---------- EXCERPTED RECORDS ----------

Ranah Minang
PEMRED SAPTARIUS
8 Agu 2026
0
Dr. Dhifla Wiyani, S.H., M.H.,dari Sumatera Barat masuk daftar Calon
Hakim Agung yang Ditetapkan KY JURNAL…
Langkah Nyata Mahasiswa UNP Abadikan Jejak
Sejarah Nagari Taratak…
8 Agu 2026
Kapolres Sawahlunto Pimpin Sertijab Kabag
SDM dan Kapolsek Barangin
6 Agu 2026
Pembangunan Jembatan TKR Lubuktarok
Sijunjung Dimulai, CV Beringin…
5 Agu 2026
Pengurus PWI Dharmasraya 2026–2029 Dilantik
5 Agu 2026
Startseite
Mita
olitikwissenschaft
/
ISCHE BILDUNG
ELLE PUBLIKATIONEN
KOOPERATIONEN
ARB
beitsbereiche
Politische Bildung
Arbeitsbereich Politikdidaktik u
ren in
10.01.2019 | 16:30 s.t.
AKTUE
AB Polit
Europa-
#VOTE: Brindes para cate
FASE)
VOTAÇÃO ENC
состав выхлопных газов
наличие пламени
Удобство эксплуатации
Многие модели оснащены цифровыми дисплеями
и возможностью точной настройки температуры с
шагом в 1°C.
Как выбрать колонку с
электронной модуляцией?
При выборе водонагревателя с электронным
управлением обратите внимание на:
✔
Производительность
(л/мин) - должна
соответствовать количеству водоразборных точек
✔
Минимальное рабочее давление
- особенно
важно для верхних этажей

----------

Print, without alteration, only the lines above between the one holding "PEMRED SAPTARIUS" and the one holding "состав выхлопных газов", inclusive.

PEMRED SAPTARIUS
8 Agu 2026
0
Dr. Dhifla Wiyani, S.H., M.H.,dari Sumatera Barat masuk daftar Calon
Hakim Agung yang Ditetapkan KY JURNAL…
Langkah Nyata Mahasiswa UNP Abadikan Jejak
Sejarah Nagari Taratak…
8 Agu 2026
Kapolres Sawahlunto Pimpin Sertijab Kabag
SDM dan Kapolsek Barangin
6 Agu 2026
Pembangunan Jembatan TKR Lubuktarok
Sijunjung Dimulai, CV Beringin…
5 Agu 2026
Pengurus PWI Dharmasraya 2026–2029 Dilantik
5 Agu 2026
Startseite
Mita
olitikwissenschaft
/
ISCHE BILDUNG
ELLE PUBLIKATIONEN
KOOPERATIONEN
ARB
beitsbereiche
Politische Bildung
Arbeitsbereich Politikdidaktik u
ren in
10.01.2019 | 16:30 s.t.
AKTUE
AB Polit
Europa-
#VOTE: Brindes para cate
FASE)
VOTAÇÃO ENC
состав выхлопных газов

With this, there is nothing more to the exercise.